40 a month, or of a gratuity not exceeding the equivalent calculated in accordance with the table prescribed under Rule 320-A of the value of such a pension, if the grant is not inconsistent with the general spirit of these rules. Note 2 of Rule 185. Pension sanctioned under this rule need not be given any special name. They may be styled as "Invalid", "Retiring", "Superannuation" or "Extraordinary", in accordance with the circumstances of each case. Such Pensions should be borne by Government that sanctioned the pension. 248. Government may be general or special order permit service other than pensionable service, for performing which a Government servant is paid from State revenues or from a local fund, to be treated as duty counting for pension. In issuing such an order Government shall specify the method by which the amount of duty shall be calculated and may impose any condition which it thinks fit. 278. Unless in any case it be otherwise expressly provided in the section, the amount of a Government servant's pension is fixed by reference to the number of completed years of duty which counts for pension under the provisions of these rules and to the amount of his pensionable pay." 16. The aforesaid Rules are also considered in the case of Tribhovanbhai Jerambhai (Supra).

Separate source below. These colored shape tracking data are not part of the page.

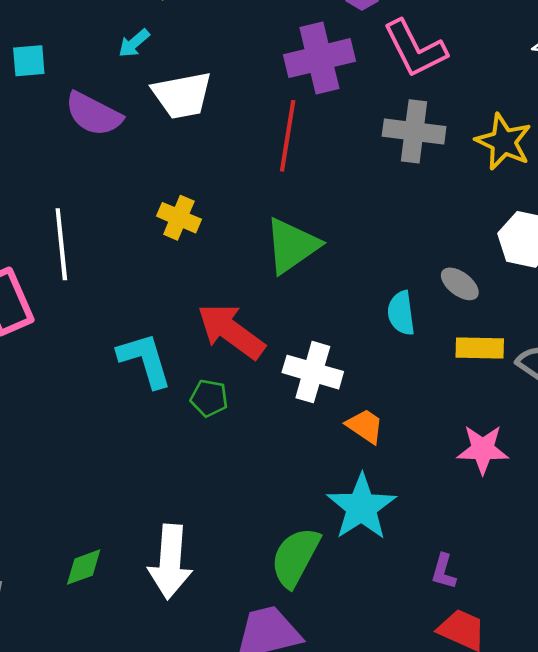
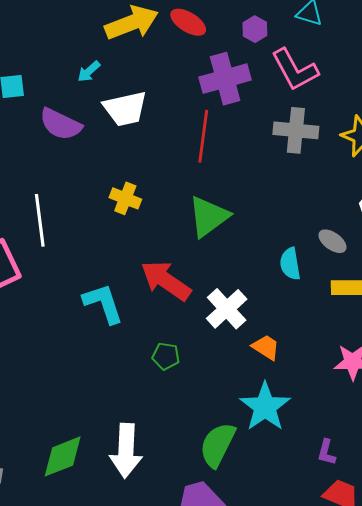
white cross: (313, 372) -> (227, 309), turned 33
green pentagon: (209, 398) -> (166, 356), moved
green diamond: (84, 567) -> (63, 456), size x1.5

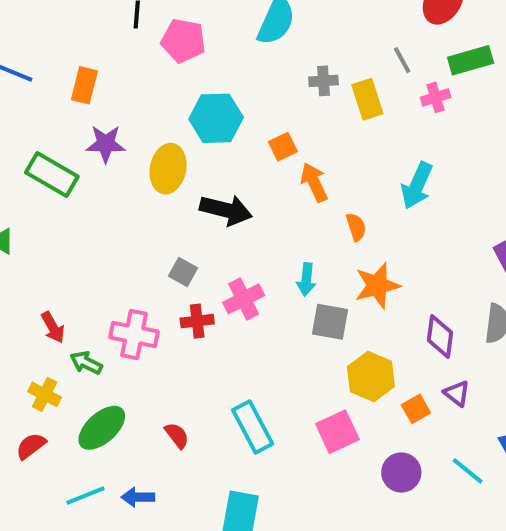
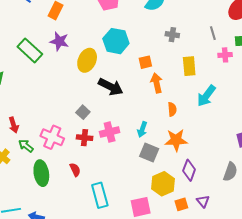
yellow rectangle: (367, 99) -> (189, 66), moved
purple diamond: (440, 336) -> (189, 170), moved
green ellipse: (102, 428) -> (41, 173), moved, turned -70
red semicircle: (177, 435) -> (75, 170), moved

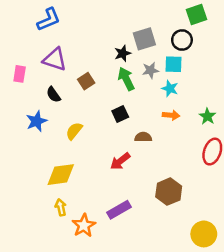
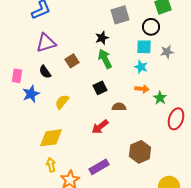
gray square: (144, 39) -> (120, 15), moved
purple triangle: (55, 59) -> (46, 43), turned -35
gray star: (150, 70) -> (167, 52), moved
pink rectangle: (20, 74) -> (17, 76), moved
green star: (207, 116) -> (160, 98), moved

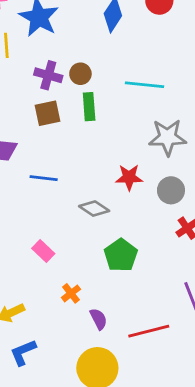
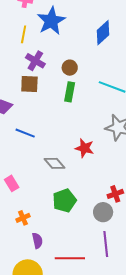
purple cross: (48, 75) -> (35, 61), moved
brown square: (48, 113) -> (29, 84), moved
gray circle: (171, 190) -> (103, 212), moved

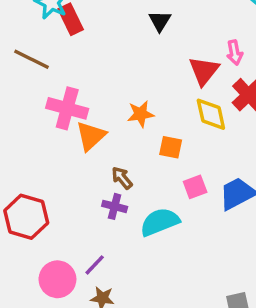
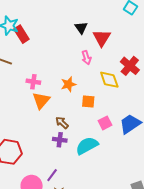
black triangle: (160, 21) -> (81, 28), moved
pink arrow: (235, 53) -> (86, 58), moved
red triangle: (204, 71) -> (102, 38), moved
pink cross: (67, 108) -> (33, 82), moved, size x0.6

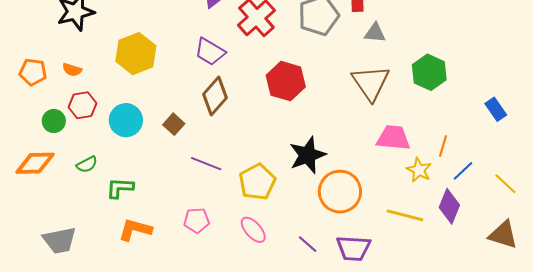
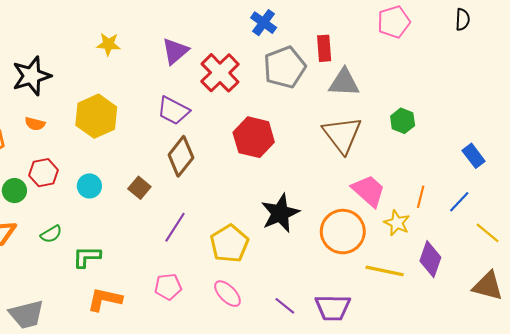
gray triangle: (375, 33) -> (344, 83), size x1.4
orange semicircle: (72, 70) -> (35, 124), moved
green hexagon: (429, 72) -> (403, 121), size x0.7
cyan circle: (126, 120) -> (89, 186), size x0.7
pink trapezoid: (393, 138) -> (369, 191), turned 39
purple line: (206, 164) -> (175, 227), turned -76
blue line: (463, 171) -> (459, 202), moved
orange circle: (340, 192) -> (343, 232), moved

Thus, in view of the aforesaid factual as well as legal position emerging from the material on record, this Court is of the view that the petitioner widow is eligible and entitled to get family pension as also arrears of pension with effect from 31.01.1990 along with 12% simple interest from the date of filing of this petition i.e. from 02.03.2004. 17. Accordingly, the respondents are directed to fix family pension payable to the petitioner and pay the arrears of pension to her with effect from 31.01.1990 along with 12% simple interest from the date of filing of this petition i.e. from 02.03.2004, within a period of two months from the date of receipt of this judgment and order. 18. The petition is allowed accordingly. Rule is made absolute accordingly. Direct service is permitted.